» **Exercise data**

————

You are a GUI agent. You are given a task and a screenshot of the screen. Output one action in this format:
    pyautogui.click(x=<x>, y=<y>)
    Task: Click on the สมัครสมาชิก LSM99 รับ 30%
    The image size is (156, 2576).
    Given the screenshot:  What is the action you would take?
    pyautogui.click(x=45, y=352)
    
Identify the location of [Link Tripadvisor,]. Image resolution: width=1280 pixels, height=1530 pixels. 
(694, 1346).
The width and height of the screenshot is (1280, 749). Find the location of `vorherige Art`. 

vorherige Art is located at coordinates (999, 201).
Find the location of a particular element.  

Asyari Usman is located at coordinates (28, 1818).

————

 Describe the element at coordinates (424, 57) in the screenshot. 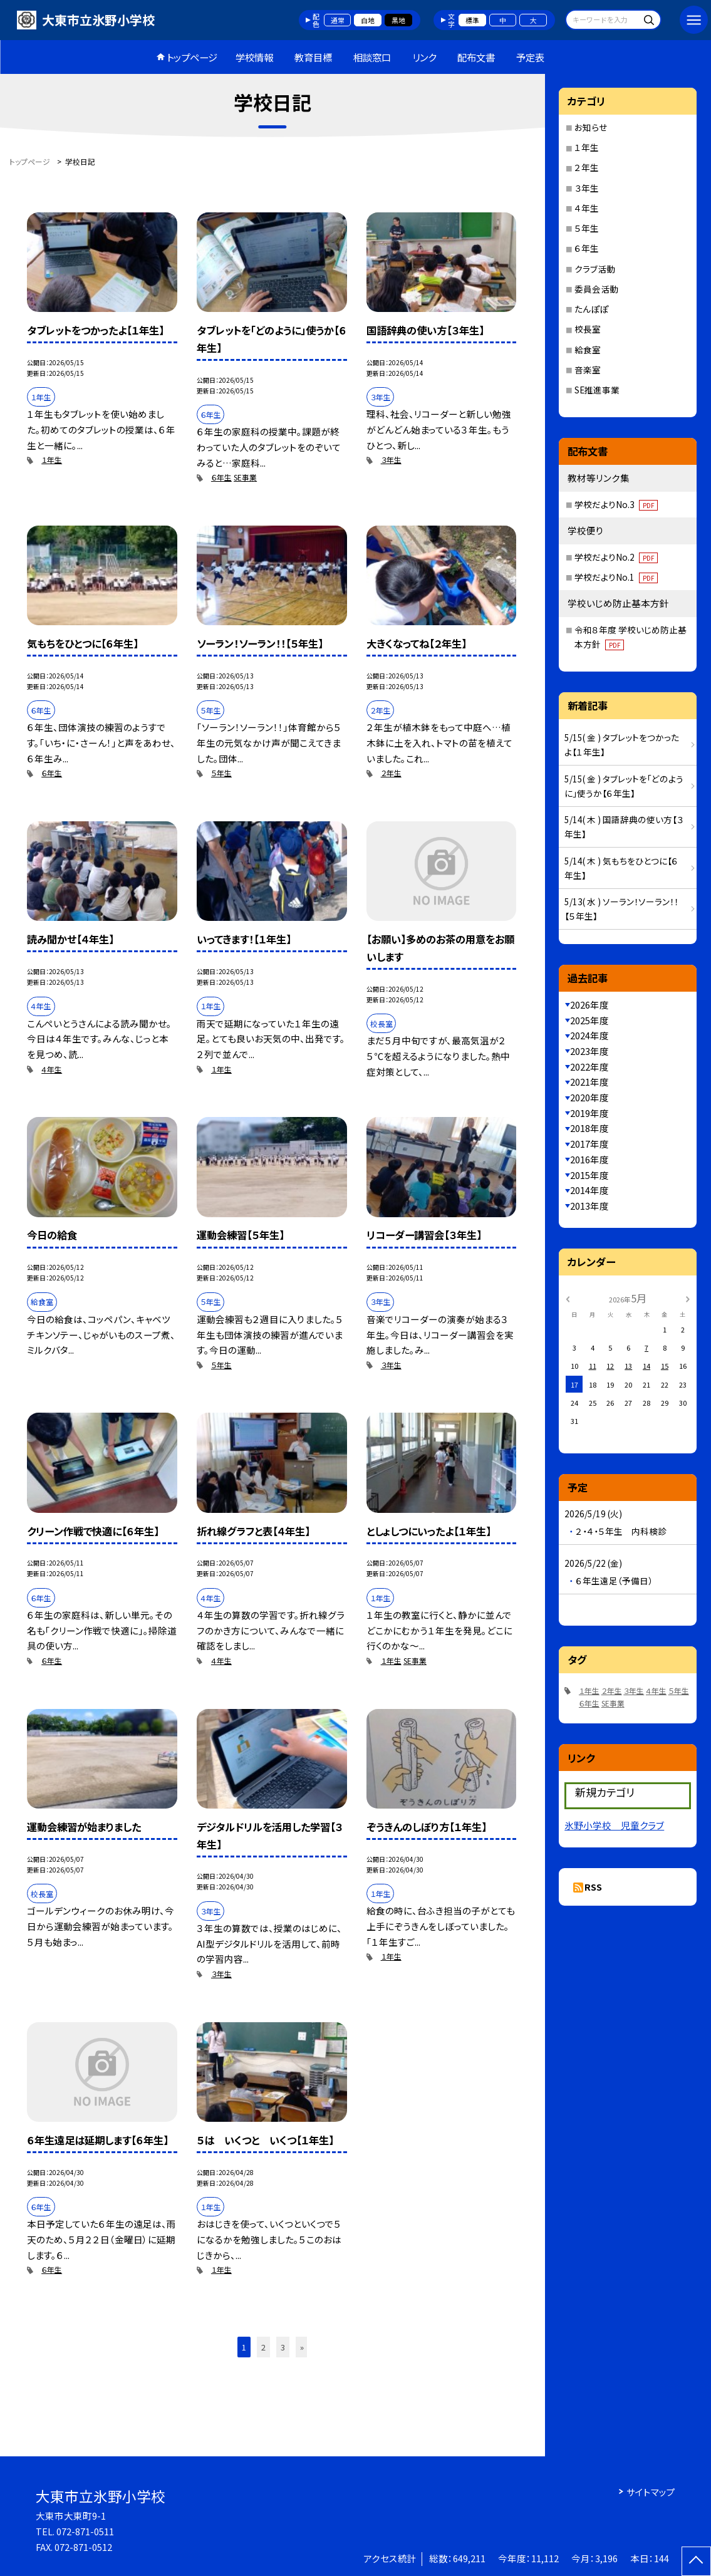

————

» **Work to complete**
In the listing above, find the line with "You are a GUI" and the line with "The image size is (156, 2576).", then print exactly those lines and every line between them.

» **Exercise answer**
You are a GUI agent. You are given a task and a screenshot of the screen. Output one action in this format:
    pyautogui.click(x=<x>, y=<y>)
    Task: Click on the สมัครสมาชิก LSM99 รับ 30%
    The image size is (156, 2576).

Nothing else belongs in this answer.